Monday, February 22, 2010
Ok dude….. the race was this weekend. An lemme tell ya……. it was a barn burner. My bloggy girls hearts are all in the right place …big smile……..and there were lessons all around for me and my son this weekend. So I gotsta tell ya …..NOTHING happened the way ANY of us thought. I like it when bad luck really turns out to be a glass of lemonade. Albeit a small one. This one though was CLOSE………real close. Now I can’t take credit here.
But it's all right now, I learned my lesson well.
The weekend started out with basketball practice for ma boy and……it’s NOT going all that well. I won’t get into the details…… lets just leave it at that. We get to the pinewood derby with 15 minutes to spare and I have a bright idea. I’ll put some glue on the axles to make sure they’re secure.
Lemme say that again.
I’ll put some glue on the axles to make sure they're secure. I am a SOOOOPER genius.
We go to weigh in the car. 5.0 Oz. ……..perfect!!!!!!
I go to spin a wheel in satisfaction ….one last time.
It’s glued to the car. THEYRE ALL …..GLUED TO THE CAR!.
My head…………….is swimming…… and I can hear people talking "Gorfa toob a fishna te kooble"
NONONONONONONO…..this CANNOT be happening. OH MY LORD NO……
I look up to see the satisfied smirks of the dads who are now congregating to see why this guy is suddenly freaking out. You can’t make this stuff up. It’s worse than a nightmare.
10 minutes to race.
My eyes in shear panic….. I grab my son…. “FINDSOMESPAREWHEELSANDAXLES LIKEYOURLIFEDEPENDSONIT!!!!!!!!GO GO GO!!!!”
I race outside to the car for tools and he shows up with some spares.
I realize at this point…… IF……IF we can get the wheels on……..he’ll be the slowest car there because the wheels and axles are right out of the box. Fatherhood ? FAIL. It’s a repeat of last year…last place. It’s hard to conceal the look on my face. Im thinking lets just withdraw and Ill apologize. I deserve it……
My son however does not…..
I put the thing together
5 minutes to race.
We RUN in to weigh……don’t ……breathe……my heart sinks…..we’re overweight by 3 ounces! OMANOMANOMAN… the wheels are stock and haven’t been milled out like the other ones. Everything is in slow motion. THINK TREY YOU MORON…….
We RUN back to the car. I grab a knife and BUTHCER the car……B U T C H E R. Taking out huge chunks of it to get the weight down.
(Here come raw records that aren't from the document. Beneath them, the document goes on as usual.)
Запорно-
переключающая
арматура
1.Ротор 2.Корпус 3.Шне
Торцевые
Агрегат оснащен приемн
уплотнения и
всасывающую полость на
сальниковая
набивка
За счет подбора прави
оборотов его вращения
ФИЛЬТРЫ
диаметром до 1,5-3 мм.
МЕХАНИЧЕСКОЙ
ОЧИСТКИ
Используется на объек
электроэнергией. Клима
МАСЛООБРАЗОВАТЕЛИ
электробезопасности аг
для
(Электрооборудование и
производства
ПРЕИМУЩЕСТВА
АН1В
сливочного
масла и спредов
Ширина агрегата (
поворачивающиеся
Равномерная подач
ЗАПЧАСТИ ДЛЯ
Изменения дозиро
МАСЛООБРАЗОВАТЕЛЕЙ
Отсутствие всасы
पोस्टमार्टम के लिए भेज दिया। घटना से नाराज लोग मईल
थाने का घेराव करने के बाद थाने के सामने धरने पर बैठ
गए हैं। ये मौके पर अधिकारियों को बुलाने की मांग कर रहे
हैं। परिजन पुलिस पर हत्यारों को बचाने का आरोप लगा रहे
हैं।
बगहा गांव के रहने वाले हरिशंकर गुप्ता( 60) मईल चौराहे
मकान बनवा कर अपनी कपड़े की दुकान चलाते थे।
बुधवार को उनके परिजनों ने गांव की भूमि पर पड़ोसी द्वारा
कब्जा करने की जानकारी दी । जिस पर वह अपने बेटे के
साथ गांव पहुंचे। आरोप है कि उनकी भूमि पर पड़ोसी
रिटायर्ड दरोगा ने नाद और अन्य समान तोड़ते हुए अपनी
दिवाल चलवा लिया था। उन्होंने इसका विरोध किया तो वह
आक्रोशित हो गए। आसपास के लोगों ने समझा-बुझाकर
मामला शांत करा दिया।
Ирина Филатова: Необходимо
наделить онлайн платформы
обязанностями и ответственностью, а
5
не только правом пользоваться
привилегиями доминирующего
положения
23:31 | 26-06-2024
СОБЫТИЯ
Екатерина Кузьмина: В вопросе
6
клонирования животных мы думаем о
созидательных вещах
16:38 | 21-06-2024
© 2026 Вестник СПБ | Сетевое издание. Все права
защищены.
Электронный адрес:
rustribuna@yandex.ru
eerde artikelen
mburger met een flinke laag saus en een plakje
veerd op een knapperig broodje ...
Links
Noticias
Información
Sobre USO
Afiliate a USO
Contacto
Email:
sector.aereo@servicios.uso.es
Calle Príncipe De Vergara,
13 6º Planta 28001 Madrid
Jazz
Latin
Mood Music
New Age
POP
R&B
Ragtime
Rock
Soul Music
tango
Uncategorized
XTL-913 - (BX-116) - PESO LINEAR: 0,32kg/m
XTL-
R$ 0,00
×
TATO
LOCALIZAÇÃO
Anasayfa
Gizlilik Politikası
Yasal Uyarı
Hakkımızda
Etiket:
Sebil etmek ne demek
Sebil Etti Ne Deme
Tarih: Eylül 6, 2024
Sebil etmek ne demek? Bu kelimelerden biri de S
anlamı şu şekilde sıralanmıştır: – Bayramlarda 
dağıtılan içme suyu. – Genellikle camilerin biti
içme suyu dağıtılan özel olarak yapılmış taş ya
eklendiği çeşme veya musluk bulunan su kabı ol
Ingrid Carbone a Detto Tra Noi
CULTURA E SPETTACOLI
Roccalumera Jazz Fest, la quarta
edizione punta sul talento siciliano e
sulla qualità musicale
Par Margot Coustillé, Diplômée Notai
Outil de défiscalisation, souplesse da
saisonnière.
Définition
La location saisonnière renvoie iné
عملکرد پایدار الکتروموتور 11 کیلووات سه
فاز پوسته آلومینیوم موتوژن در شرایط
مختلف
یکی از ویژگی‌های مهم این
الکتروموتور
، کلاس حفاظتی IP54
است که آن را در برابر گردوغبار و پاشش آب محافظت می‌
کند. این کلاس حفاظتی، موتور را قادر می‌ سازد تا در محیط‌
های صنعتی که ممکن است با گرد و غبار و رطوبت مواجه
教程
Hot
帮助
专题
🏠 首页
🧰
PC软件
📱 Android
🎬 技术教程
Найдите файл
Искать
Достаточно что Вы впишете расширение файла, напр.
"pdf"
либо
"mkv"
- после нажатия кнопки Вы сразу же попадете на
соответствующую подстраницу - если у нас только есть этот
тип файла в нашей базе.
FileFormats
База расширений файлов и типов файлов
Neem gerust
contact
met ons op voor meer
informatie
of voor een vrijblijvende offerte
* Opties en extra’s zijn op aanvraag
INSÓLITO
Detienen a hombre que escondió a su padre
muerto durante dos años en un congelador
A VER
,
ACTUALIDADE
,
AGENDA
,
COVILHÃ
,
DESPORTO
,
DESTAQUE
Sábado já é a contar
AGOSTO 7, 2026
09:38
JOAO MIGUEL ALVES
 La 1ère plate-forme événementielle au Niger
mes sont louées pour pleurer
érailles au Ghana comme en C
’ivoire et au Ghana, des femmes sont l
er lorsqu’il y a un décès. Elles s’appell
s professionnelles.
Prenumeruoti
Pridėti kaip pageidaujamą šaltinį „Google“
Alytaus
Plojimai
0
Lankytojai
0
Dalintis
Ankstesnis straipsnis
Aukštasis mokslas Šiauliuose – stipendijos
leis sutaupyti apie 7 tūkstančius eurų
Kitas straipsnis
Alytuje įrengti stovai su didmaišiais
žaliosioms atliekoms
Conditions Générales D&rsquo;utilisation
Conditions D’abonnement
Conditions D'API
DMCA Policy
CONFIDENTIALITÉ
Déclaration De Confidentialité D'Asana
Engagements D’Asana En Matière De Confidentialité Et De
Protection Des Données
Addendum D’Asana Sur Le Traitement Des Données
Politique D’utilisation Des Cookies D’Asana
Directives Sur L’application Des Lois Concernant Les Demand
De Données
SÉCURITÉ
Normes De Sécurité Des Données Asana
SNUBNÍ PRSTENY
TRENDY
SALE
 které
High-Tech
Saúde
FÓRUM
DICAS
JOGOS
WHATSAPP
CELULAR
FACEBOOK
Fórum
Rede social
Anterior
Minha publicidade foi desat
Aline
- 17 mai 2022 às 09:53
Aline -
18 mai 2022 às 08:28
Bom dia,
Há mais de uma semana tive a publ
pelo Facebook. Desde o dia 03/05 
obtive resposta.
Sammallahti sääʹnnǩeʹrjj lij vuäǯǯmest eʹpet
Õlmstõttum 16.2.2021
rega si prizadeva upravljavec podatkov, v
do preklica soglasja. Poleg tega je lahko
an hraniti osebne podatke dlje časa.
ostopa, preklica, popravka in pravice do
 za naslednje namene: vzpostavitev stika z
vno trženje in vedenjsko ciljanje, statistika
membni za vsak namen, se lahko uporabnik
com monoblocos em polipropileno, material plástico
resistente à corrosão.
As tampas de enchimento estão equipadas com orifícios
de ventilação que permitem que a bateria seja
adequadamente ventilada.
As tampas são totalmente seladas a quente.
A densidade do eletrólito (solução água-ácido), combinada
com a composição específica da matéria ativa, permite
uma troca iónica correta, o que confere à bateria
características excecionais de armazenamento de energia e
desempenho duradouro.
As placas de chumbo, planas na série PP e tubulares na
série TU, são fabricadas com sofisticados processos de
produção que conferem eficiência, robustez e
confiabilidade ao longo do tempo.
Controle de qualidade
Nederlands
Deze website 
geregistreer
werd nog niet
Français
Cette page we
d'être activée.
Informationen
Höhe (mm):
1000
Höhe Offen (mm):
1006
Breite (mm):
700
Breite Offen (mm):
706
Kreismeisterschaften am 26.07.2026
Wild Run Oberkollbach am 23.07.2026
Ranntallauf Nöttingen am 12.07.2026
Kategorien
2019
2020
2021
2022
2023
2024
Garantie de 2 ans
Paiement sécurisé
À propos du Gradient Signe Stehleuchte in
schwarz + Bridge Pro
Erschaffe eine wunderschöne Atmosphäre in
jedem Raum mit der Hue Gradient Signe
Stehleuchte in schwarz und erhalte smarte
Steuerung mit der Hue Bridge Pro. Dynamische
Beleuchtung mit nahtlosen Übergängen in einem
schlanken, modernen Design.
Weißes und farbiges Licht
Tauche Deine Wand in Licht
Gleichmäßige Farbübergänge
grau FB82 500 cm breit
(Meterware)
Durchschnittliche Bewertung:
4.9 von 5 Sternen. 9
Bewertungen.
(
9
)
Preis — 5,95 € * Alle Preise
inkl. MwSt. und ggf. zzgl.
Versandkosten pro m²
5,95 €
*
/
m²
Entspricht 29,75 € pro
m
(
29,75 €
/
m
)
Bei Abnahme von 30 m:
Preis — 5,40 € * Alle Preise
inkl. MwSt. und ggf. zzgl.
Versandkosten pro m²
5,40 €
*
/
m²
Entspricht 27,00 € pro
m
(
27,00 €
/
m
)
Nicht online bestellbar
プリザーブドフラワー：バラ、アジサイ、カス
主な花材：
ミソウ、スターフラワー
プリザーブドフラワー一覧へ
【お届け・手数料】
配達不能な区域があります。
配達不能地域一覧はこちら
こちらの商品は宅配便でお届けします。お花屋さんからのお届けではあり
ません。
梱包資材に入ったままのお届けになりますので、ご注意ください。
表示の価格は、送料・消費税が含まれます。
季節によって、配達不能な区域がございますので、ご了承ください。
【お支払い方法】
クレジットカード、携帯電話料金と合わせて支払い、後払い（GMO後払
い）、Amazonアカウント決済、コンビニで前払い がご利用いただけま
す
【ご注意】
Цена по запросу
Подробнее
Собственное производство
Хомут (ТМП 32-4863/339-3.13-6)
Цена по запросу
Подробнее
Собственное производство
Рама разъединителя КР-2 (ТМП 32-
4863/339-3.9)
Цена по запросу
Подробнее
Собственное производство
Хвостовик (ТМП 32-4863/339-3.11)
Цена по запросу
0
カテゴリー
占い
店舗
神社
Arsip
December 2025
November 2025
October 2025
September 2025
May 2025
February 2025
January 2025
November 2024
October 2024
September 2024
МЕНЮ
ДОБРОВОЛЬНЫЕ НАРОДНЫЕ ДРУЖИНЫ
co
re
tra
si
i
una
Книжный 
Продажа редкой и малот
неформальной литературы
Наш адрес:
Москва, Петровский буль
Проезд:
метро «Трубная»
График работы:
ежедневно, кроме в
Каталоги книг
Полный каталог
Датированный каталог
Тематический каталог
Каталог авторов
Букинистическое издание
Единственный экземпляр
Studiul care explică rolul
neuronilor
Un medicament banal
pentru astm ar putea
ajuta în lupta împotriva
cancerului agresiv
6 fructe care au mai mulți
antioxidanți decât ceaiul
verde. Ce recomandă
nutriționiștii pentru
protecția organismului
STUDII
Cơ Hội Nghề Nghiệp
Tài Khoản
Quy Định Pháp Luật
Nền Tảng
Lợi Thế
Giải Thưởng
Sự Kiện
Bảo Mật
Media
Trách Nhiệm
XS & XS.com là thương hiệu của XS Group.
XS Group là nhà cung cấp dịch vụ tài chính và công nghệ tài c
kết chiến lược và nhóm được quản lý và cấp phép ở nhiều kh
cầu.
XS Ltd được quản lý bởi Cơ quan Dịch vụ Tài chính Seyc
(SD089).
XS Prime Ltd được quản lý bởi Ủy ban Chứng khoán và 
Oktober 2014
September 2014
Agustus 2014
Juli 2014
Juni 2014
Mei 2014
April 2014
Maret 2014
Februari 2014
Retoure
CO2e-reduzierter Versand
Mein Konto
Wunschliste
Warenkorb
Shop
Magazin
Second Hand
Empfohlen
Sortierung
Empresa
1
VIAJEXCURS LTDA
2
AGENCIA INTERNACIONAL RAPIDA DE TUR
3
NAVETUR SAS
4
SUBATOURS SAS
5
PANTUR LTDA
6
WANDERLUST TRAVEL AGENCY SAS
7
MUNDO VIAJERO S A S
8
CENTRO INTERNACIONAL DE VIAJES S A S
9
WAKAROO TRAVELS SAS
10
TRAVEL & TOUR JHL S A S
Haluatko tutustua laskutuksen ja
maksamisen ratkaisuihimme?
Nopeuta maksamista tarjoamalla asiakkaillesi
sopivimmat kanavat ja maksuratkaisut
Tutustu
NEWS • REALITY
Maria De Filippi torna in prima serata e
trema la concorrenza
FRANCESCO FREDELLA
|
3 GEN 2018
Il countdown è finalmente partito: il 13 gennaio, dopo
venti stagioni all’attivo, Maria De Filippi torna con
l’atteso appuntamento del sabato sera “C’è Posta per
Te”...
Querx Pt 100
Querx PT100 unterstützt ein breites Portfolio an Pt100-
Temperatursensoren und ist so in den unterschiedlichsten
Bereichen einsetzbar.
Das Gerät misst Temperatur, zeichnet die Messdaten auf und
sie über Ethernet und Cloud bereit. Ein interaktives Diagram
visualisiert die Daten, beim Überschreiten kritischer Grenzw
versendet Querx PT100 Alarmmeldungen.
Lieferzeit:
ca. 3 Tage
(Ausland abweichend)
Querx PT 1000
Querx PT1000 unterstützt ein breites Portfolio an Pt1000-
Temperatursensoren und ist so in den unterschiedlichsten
The top…..the sides…..the back. it look like someone ran over the thing with a train. I AM FREAKING OUT!!!!!!
We run back inside with frankencar and weigh. The car is BARELY together. I am truly afraid a wheel will fall off in mid race. Ahm gunna be sick…..I’m serious. It’s a disaster. Complete with ex wife in attendance to add to the pain. And then my son says.
“We’ve done our best dad……..”
I look at him …..and realize.
We have hustled, father and son over the last 15 minutes to make the car our own. Under pressure. By the seat of our pants, together. I smile …….and the hug is worth a billion car wins.
He doesn’t go far…….. but he doesn’t come in last place!! So all in all it was more successful than last year and we celebrate even though the outcome isn’t adorned with trophies or fan fare. It’s a failure on the track but the reward is far more important. His smile was enough to put me on the moon.
We sleep on the boat that night and rest up for his basketball game on Sunday.
He has NEVER scored a point. N E V E R. Even all of last year too.
In the last quarter he gets 2 free throws after he gets fowled trying for a shot.
Im ……holding my breath.
The second one……… goes in! Yeah dude. Success! Ma boy is an NBA star!!!!.....
We’re still losing the game but ......who cares??? Finally.....
The game is tied with about a minute left and my son……..is all alone under the basket. No one guards him because he …..isn’t a threat. He waves his arms and pleads all game long because he’s WIDE open……. and I am DYING in the stands. Unable to help.
They throw him the ball.
He shoots…… and the ball…….rolls round the rim….…and …..rolls some more …….and then
The Crowd goes NUTS, NUTS I say!!!!!!! and I am dancing, beaming with pride. The game winning point was HIS and they’re undefeated season is STILL intact.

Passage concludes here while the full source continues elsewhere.